# Work required
Among the entries below, tally each line where the word "Legal" appears and state only the total.

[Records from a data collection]
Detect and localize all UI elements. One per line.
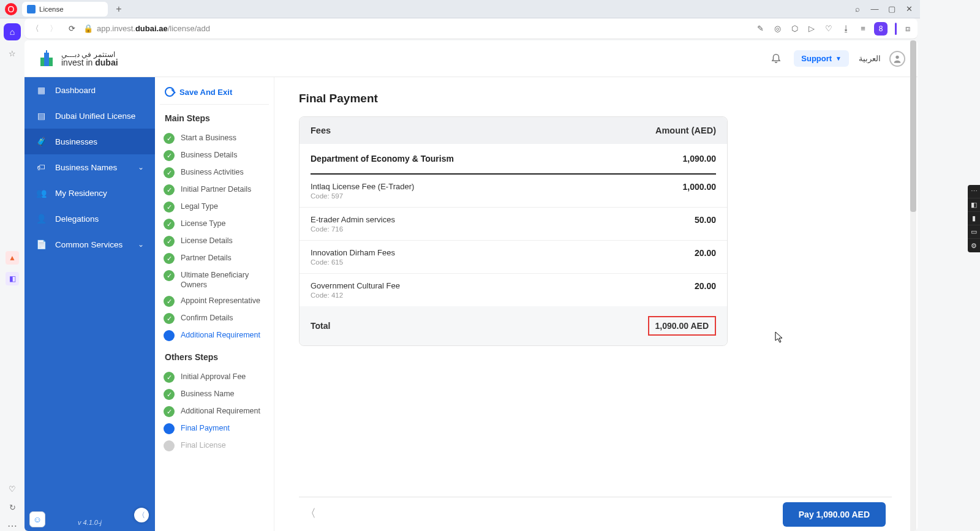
sidebar-item-dul[interactable]: ▤Dubai Unified License [24, 103, 155, 129]
step-status-icon [164, 423, 175, 434]
sidebar-item-names[interactable]: 🏷Business Names⌄ [24, 154, 155, 180]
browser-tab[interactable]: License [22, 2, 108, 17]
step-label: License Type [181, 217, 228, 229]
rt-camera-icon[interactable]: ⋯ [968, 185, 980, 198]
rt-photo-icon[interactable]: ◧ [968, 198, 980, 212]
dul-icon: ▤ [36, 110, 47, 121]
step-item[interactable]: ✓Initial Partner Details [160, 181, 269, 198]
fee-code: Code: 615 [311, 258, 395, 266]
fee-name: E-trader Admin services [311, 215, 395, 224]
step-item[interactable]: ✓Initial Approval Fee [160, 368, 269, 385]
addr-cube-icon[interactable]: ⧈ [902, 23, 914, 35]
step-item[interactable]: ✓Partner Details [160, 249, 269, 266]
logo[interactable]: استثمر في دبـــي invest in dubai [37, 49, 118, 69]
sidebar-item-common[interactable]: 📄Common Services⌄ [24, 232, 155, 257]
step-label: Ultimate Beneficiary Owners [181, 269, 265, 290]
browser-address-bar: 〈 〉 ⟳ 🔒 app.invest.dubai.ae/license/add … [24, 18, 918, 39]
avatar[interactable] [889, 51, 905, 67]
sidebar-item-label: Dubai Unified License [55, 111, 135, 121]
save-and-exit-button[interactable]: Save And Exit [160, 83, 269, 105]
footer-back-button[interactable]: 〈 [305, 506, 322, 523]
others-steps-heading: Others Steps [160, 344, 269, 368]
step-item[interactable]: ✓Appoint Representative [160, 292, 269, 309]
app-sidebar: ▦Dashboard▤Dubai Unified License🧳Busines… [24, 77, 155, 531]
svg-rect-1 [40, 58, 44, 66]
nav-forward-icon[interactable]: 〉 [47, 23, 60, 34]
fee-name: Intlaq License Fee (E-Trader) [311, 182, 414, 191]
rt-settings-icon[interactable]: ⚙ [968, 239, 980, 252]
step-status-icon: ✓ [164, 201, 175, 213]
delegations-icon: 👤 [36, 213, 47, 224]
step-item[interactable]: ✓Business Name [160, 385, 269, 402]
fee-code: Code: 716 [311, 225, 395, 233]
amount-label: Amount (AED) [655, 126, 716, 135]
addr-play-icon[interactable]: ▷ [805, 23, 818, 35]
step-item[interactable]: ✓Start a Business [160, 129, 269, 146]
addr-camera-icon[interactable]: ◎ [771, 23, 783, 35]
step-status-icon: ✓ [164, 253, 175, 264]
page-scrollbar-thumb[interactable] [910, 40, 916, 212]
sidebar-item-dashboard[interactable]: ▦Dashboard [24, 77, 155, 103]
addr-heart-icon[interactable]: ♡ [823, 23, 835, 35]
step-label: Legal Type [181, 200, 221, 212]
sidebar-item-residency[interactable]: 👥My Residency [24, 180, 155, 206]
step-label: Additional Requirement [181, 329, 263, 341]
addr-menu-icon[interactable]: ≡ [857, 23, 869, 35]
sidebar-item-delegations[interactable]: 👤Delegations [24, 206, 155, 232]
search-icon[interactable]: ⌕ [851, 2, 864, 16]
fee-name: Government Cultural Fee [311, 281, 400, 290]
step-item[interactable]: ✓Confirm Details [160, 309, 269, 326]
step-status-icon [164, 330, 175, 341]
sidebar-item-label: Delegations [55, 214, 99, 224]
close-icon[interactable]: ✕ [902, 2, 916, 16]
footer-bar: 〈 Pay 1,090.00 AED [299, 497, 892, 531]
step-item[interactable]: ✓License Type [160, 215, 269, 232]
maximize-icon[interactable]: ▢ [885, 2, 899, 16]
step-item[interactable]: Final License [160, 437, 269, 454]
svg-rect-2 [49, 58, 53, 66]
step-status-icon: ✓ [164, 406, 175, 417]
residency-icon: 👥 [36, 187, 47, 198]
sidebar-item-businesses[interactable]: 🧳Businesses [24, 129, 155, 154]
rt-screen-icon[interactable]: ▭ [968, 225, 980, 239]
new-tab-button[interactable]: + [113, 3, 125, 15]
step-status-icon: ✓ [164, 167, 175, 178]
support-button[interactable]: Support▼ [794, 50, 849, 67]
step-label: Initial Partner Details [181, 183, 254, 195]
reload-icon[interactable]: ⟳ [65, 24, 78, 33]
language-toggle[interactable]: العربية [859, 54, 881, 63]
fee-amount: 20.00 [695, 248, 716, 258]
addr-profile-badge[interactable]: 8 [874, 22, 888, 36]
sidebar-item-label: My Residency [55, 189, 107, 198]
pay-button[interactable]: Pay 1,090.00 AED [783, 502, 886, 527]
chevron-down-icon: ⌄ [138, 163, 144, 171]
sidebar-item-label: Common Services [55, 240, 123, 249]
opera-logo[interactable]: O [5, 3, 17, 15]
step-label: Additional Requirement [181, 405, 263, 416]
step-item[interactable]: ✓Legal Type [160, 198, 269, 215]
step-item[interactable]: ✓Ultimate Beneficiary Owners [160, 266, 269, 292]
step-status-icon: ✓ [164, 270, 175, 281]
notifications-bell-icon[interactable] [771, 52, 783, 65]
step-item[interactable]: ✓Additional Requirement [160, 402, 269, 420]
step-item[interactable]: ✓Business Details [160, 146, 269, 164]
addr-download-icon[interactable]: ⭳ [840, 23, 852, 35]
step-item[interactable]: Final Payment [160, 420, 269, 437]
addr-shield-icon[interactable]: ⬡ [788, 23, 801, 35]
step-item[interactable]: ✓Business Activities [160, 164, 269, 181]
logo-mark-icon [37, 49, 56, 69]
fee-name: Innovation Dirham Fees [311, 248, 395, 257]
nav-back-icon[interactable]: 〈 [28, 23, 42, 34]
rt-video-icon[interactable]: ▮ [968, 212, 980, 225]
step-label: Business Activities [181, 166, 246, 178]
addr-edit-icon[interactable]: ✎ [754, 23, 766, 35]
step-label: License Details [181, 235, 235, 246]
chat-widget-icon[interactable]: ☺ [29, 511, 45, 527]
app-header: استثمر في دبـــي invest in dubai Support… [24, 40, 918, 77]
department-total: 1,090.00 [683, 154, 717, 164]
fee-code: Code: 412 [311, 292, 400, 299]
step-item[interactable]: Additional Requirement [160, 326, 269, 344]
minimize-icon[interactable]: — [868, 2, 881, 16]
url-text[interactable]: app.invest.dubai.ae/license/add [97, 24, 210, 33]
step-item[interactable]: ✓License Details [160, 232, 269, 249]
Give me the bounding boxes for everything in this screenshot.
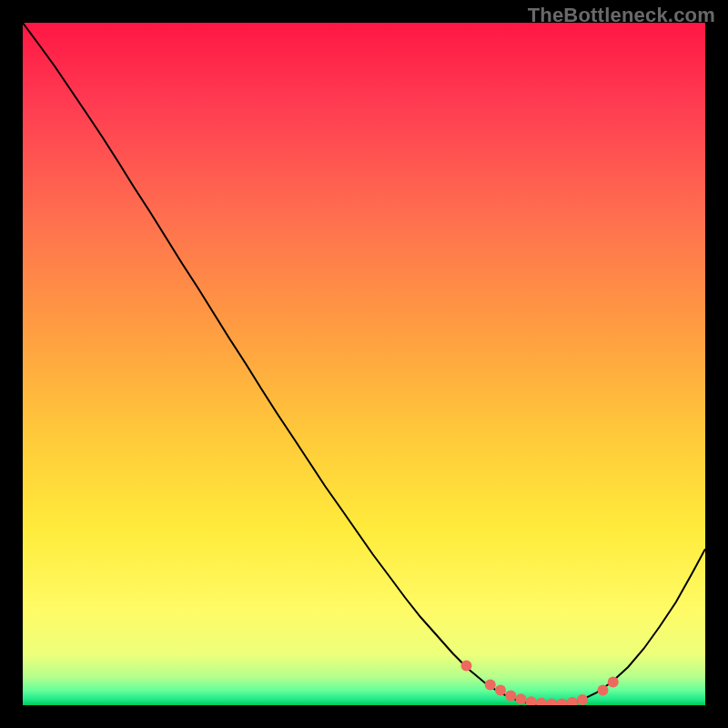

# Output of the exercise
2